Yoga IT might seem strange that when Adam Woolley turned 26 in November, a group of his colleagues sang “Happy Birthday” as they, and he, were doing handstands. Handstands, though, are not so difficult for this crowd: they’re all students in a contortion class taught by Jonathan Nosan, and for most of them basic acrobatic moves are child’s play. The class, which Mr. Nosan has been teaching weekly since last fall at the Sankalpah Yoga Studio in Manhattan, tends to draw people who, as one student put it, use their bodies to make a living. Mr. Woolley is a professional hand balancer, and aerialists, a fitness pole dancer and ballet and modern dancers are among the other regulars. Even Isaac Peña, who founded the studio (with Jude English) and teaches yoga, takes Mr. Nosan’s class.
At first blush, it resembles some yoga classes, minus music, chanting or incense, but it transforms. “Yoga is more of an all-around wellness sort of thing, where it’s all about balance,” Mr. Peña said after a recent class. “Contortion is more extreme.” Students spend a good part of the 75 minutes bent over backward. And they’re not just poised in a backbend, but doing exercises like “the waterfall,” which requires them to lean back, touch the floor, return to a standing position and then repeat the motion several times — a reverse toe touch, more or less. “This one is a real sternum cracker,” Mr. Nosan said during one class as he coached his charges (and made an observer cringe).

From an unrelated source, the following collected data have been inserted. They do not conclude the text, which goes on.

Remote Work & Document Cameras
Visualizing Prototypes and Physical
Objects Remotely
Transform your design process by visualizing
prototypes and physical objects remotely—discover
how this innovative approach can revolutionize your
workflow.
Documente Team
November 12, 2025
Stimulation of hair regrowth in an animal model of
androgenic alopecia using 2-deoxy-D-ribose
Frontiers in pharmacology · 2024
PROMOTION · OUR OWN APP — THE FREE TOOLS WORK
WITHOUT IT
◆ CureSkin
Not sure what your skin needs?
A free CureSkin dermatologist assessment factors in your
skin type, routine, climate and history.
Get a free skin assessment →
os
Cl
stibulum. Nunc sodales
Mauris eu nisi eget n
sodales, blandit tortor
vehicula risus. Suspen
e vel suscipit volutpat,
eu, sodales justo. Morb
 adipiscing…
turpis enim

The atmosphere in what Mr. Nosan calls his “contorture chamber” is light. The instructor giggles, and students joke and congratulate one another after difficult maneuvers. The camaraderie is palpable, partly because, outside of class, some of these folks move in the same circles. “The circus world is minuscule,” said Rachel Salzman, an aerialist and hand balancer who has done yoga with Mr. Peña and performed with other students in the class. “We all kind of know each other somehow.” But the airy atmosphere belies students’ intensity, and Mr. Nosan can be exacting. At a recent class he took time to work with Mr. Peña on the placement of one toe. “Are you feeling something?,” he polled the students while they were doing hanging back bends (long leans backward, but your hands are not touching the floor). “I would hate to have you in this position and not feeling anything.” Once he even advised a student to “relax the forehead.”

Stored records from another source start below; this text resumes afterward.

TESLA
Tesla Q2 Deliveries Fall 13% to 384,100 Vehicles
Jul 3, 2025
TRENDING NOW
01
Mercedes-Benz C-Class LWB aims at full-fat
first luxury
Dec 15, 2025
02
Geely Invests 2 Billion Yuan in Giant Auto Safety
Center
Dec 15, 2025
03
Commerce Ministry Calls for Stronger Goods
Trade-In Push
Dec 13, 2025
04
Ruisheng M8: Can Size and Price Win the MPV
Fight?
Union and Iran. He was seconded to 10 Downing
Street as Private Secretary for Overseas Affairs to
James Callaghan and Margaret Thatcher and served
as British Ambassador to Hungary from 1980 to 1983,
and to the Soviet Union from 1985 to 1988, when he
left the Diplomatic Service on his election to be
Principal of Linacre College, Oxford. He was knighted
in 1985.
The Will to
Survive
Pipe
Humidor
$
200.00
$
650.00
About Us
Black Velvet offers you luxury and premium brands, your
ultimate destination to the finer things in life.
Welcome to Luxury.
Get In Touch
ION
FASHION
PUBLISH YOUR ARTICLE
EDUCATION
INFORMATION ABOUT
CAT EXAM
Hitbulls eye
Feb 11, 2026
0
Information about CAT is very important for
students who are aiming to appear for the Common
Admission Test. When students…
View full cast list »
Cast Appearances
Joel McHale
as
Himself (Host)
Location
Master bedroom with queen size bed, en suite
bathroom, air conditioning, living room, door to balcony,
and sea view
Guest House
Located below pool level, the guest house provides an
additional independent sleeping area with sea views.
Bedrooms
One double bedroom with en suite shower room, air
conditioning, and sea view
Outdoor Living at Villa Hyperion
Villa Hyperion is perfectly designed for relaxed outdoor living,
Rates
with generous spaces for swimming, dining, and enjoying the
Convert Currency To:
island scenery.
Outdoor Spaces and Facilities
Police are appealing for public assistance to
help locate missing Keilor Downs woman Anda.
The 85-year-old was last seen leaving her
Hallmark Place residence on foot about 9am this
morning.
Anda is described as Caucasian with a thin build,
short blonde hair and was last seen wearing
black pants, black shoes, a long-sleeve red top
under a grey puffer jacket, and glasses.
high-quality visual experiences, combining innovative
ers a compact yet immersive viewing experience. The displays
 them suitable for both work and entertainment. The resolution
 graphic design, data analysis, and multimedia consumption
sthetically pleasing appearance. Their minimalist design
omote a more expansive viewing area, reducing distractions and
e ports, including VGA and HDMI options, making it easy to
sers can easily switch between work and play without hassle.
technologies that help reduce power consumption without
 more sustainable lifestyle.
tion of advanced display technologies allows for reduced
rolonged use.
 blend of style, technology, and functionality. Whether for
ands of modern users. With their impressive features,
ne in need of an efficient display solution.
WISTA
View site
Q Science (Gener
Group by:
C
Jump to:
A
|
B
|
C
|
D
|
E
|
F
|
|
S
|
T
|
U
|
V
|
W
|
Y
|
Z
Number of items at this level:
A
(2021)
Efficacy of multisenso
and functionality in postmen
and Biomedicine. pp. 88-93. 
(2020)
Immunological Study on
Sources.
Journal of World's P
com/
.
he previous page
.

That actually counts as job advice for this crowd. “I’ve been doing yoga for a long time, but you don’t train like this in a yoga class,” said Marlo Fisken, a teacher and performer who won the American Pole Fitness Championships last fall, but still finds contortion class challenging. “I come here to work on my weaknesses,” she said. Clearly this class is not for everyone, but it may not be as much of a stretch as it sounds to those among us who huff and puff when bending over to tie our shoelaces. Mr. Nosan himself couldn’t even touch his toes 20 years ago. A former academic devoted to Asian studies at the University of California, Berkeley, and a Fulbright scholar, Mr. Nosan is today, at 42, a full-time contortionist who has performed in theater and circus events and has been a stunt double in films and commercials. He can touch his toes now, even bending over backward.